Besides, by knowing more people, you're making yourself more helpful for your other relationships. Think about it this way - Swell doesn't do graphic design. But if someone at a networking event asked about graphic designer, I know several very talented graphic artists who I could put this person in touch with. Isn't it nice to play professional matchmaker? 

Networking Like a Pro

If you're at a networking event alone as a web developer, you're likely to be relatively terrified. My advice? There's always someone else at an event that is alone and equally terrified. These folks are usually standing alone in a corner, looking at their own shoes, and thinking of an excuse to leave early. Find that person and introduce yourself. You probably just made their week, and a new best friend. You now have a wingman/woman to get through the evening with, or a potential new customer. Win-win, right?

Don't Take It Personal

Sometimes, you'll meet someone at an event, and the conversation will end abruptly. I remember, very distinctly, attending an event for my previous company. I introduced myself to a prospective customer at a dinner event, and the guy was immediately rude. It may have been because I was 30 years younger than anyone else in the room, or that I wasn't a C-level executive, but he made it clear with his body language and responses that I wasn't who he wanted to be talking to. Take the hint. Excuse yourself and move on. You have no idea why some people act the way they do, and you shouldn't assume the worst when they react negatively to you. He was probably having a rough time at home, behind on work, or not feeling well. 

Treat Everyone the Same

Do you know who usually has the CEO's ear, more than any other person in a company? The CEO's assistant/secretary. Just because someone doesn't have a "C" at the beginning of their title, it doesn't mean they don't deserve your time, attention, and respect. Nothing is more unprofessional than being rude to someone at an event because they're "not who you're there to meet."

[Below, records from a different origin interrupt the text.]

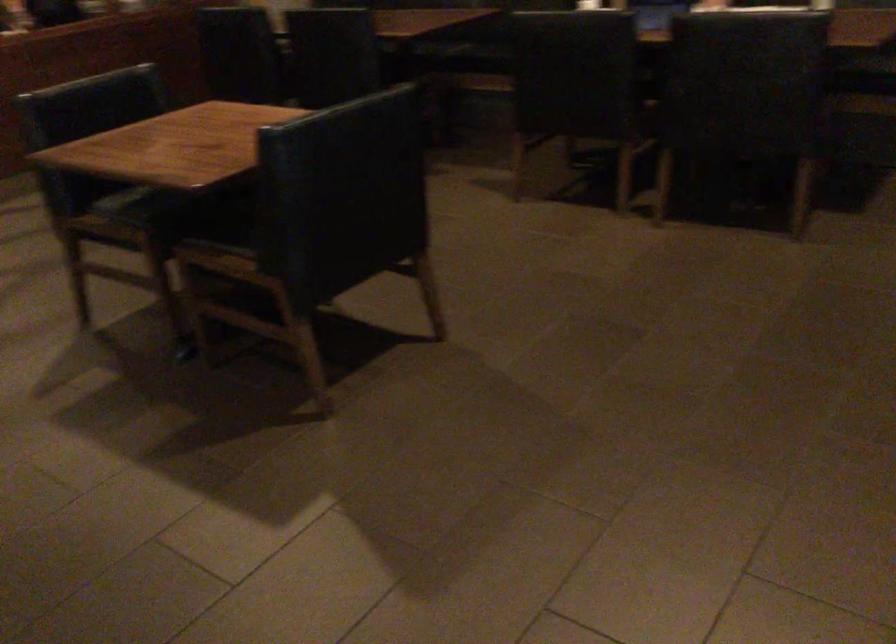 You are a GUI agent. You are given a task and a screenshot of the screen. Output one action in this format:
    pyautogui.click(x=<x>, y=<y>)
    Task: Click on the black chair sitting surface
    The height and width of the screenshot is (644, 896).
    Given the screenshot: What is the action you would take?
    pyautogui.click(x=266, y=234)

The Purpose of Business Cards

Business cards are great. If you have a meaningful conversation with someone, and they ask for your information to get in touch later, hand out your business card and be sure to get theirs. However, don't walk up to a table of people and throw around your business card to everyone. Simply put, it's a waste of paper. The purpose of networking to make personal, meaningful connections with fellow professionals, not to promote deforestation by handing out your business card unnecessarily. Few things are more obnoxious than the card-thrower at an event. Don't be that guy or gal.